As in the past few years, many of the bills specifically target trans people. “Transgender people across the country are enduring a historic and dangerous effort to control our bodies and our lives, fueled by extremist politics with the goal of erasing us from public life,” ACLU attorney Harper Seldin told The Hill.
“Taken together, these proposals are a blatant effort to deny transgender people the freedom to be ourselves at school, at work, and the support of the medical care many of us need to live,” he added. “We at the ACLU and our nationwide affiliate network stand ready to defend our freedoms and our families from this baseless assault.”

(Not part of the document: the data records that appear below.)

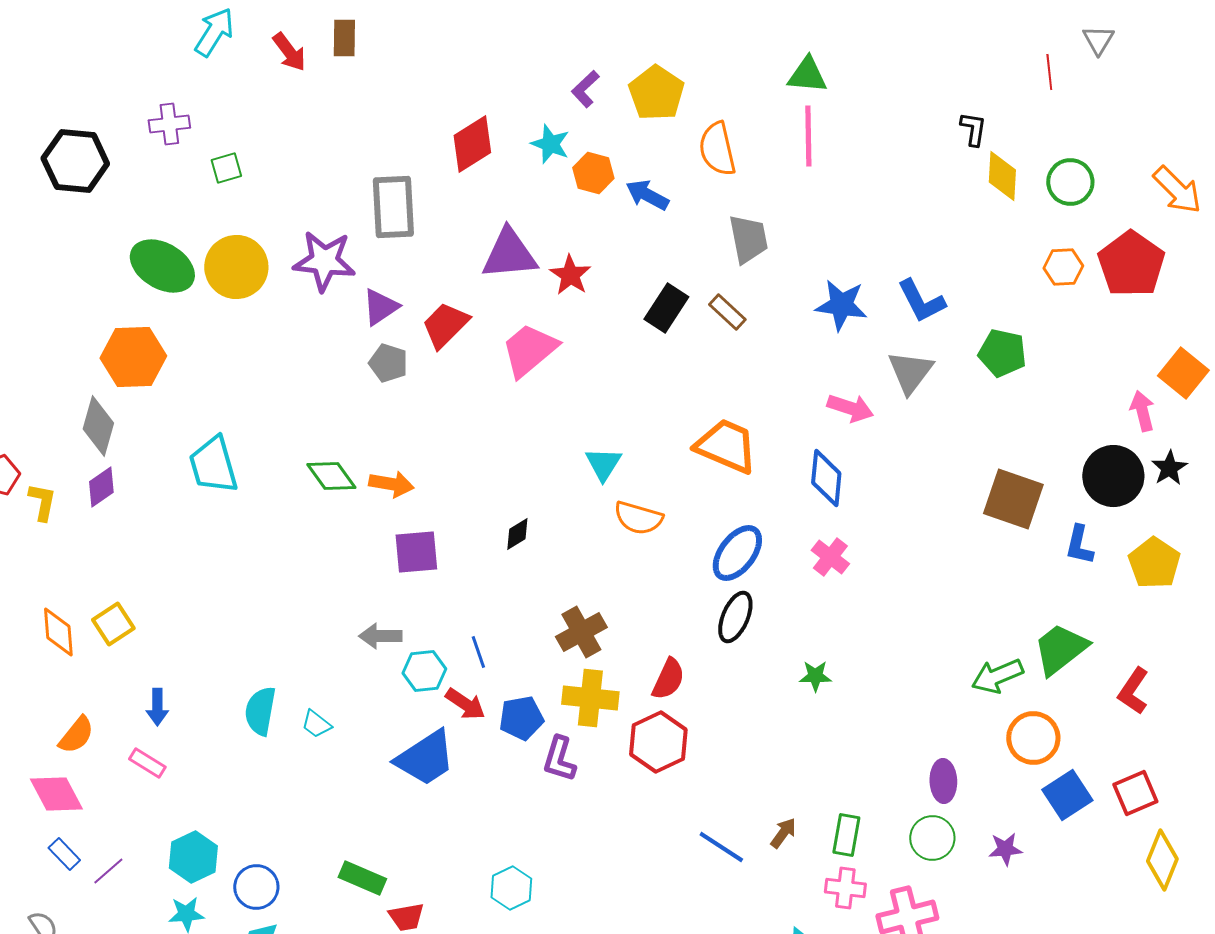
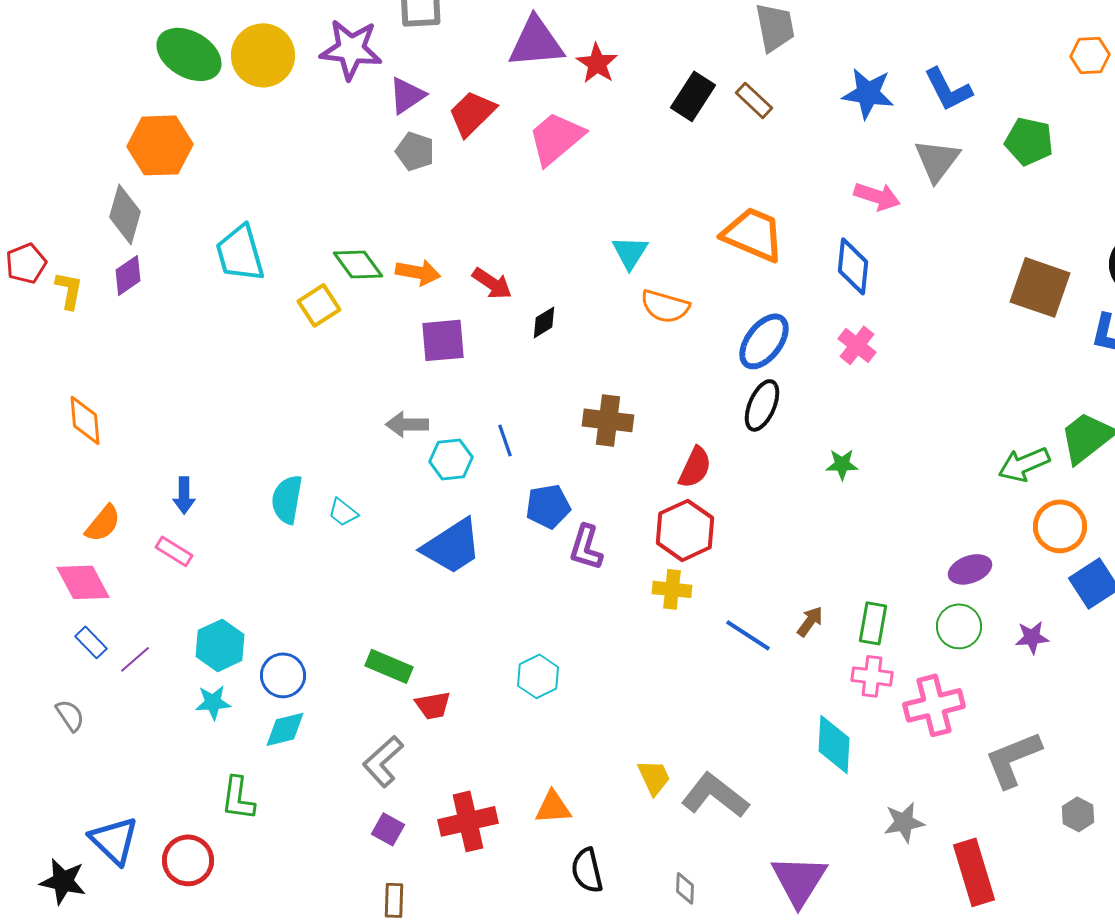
yellow square: (113, 624) -> (319, 305), moved
brown cross: (581, 632) -> (608, 420), turned 36
yellow cross: (590, 698) -> (672, 589), moved, size x0.7
red arrow: (465, 704) -> (492, 283), moved
purple ellipse: (943, 781) -> (970, 569), turned 72

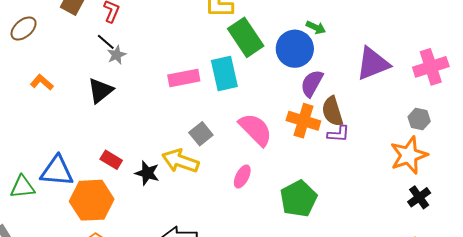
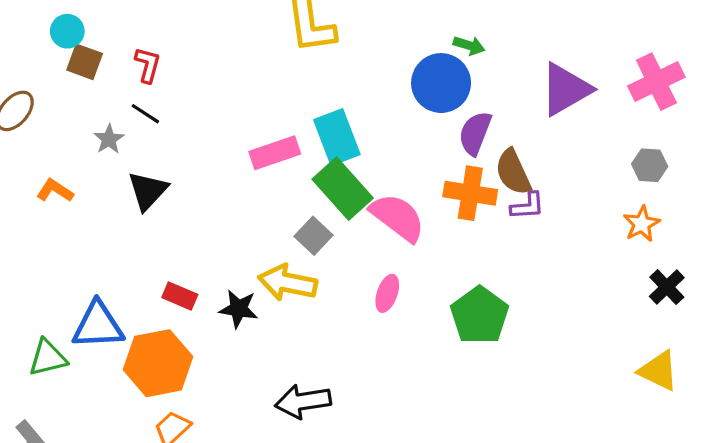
green rectangle: (246, 37) -> (343, 189), moved
gray star: (117, 55) -> (109, 139), moved
orange star: (409, 155) -> (642, 224), size x0.6

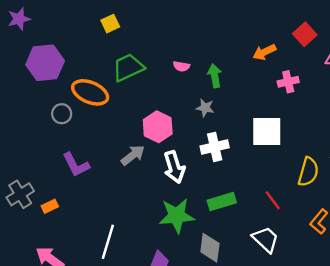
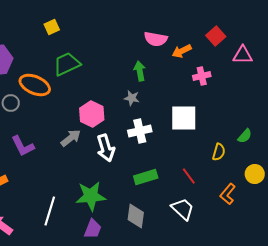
pink semicircle: (181, 66) -> (156, 39), moved, size x1.6
yellow semicircle: (308, 172) -> (219, 152), size x0.7
green star: (177, 216) -> (91, 196), moved

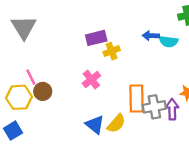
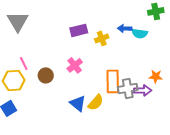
yellow cross: (112, 51) -> (102, 38), moved
brown circle: (43, 91) -> (46, 75), moved
purple arrow: (172, 109) -> (143, 90), turned 90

The bills introduced so far are largely in the South and Midwest. Some are in Republican-dominated states that have already passed anti-LGBTQ+ laws, such as Florida, Georgia, Mississippi, Kentucky, Tennessee, Iowa, and Missouri. Others, however, are in Democratic-governed states where they have little chance of passage, such as Illinois, Minnesota, and Washington.
But even when such bills do not pass, they do harm, the ACLU points out, as debate over them is marked by hateful rhetoric. Young LGBTQ+ people feel particularly threatened, as indicated by a Trevor Project study last year.
“The ACLU will not stop speaking out against these cruel attacks nationwide,” the organization vowed in a statement on its website. “LGBTQ people have a right to live in safety, to thrive, and to be treated with dignity.”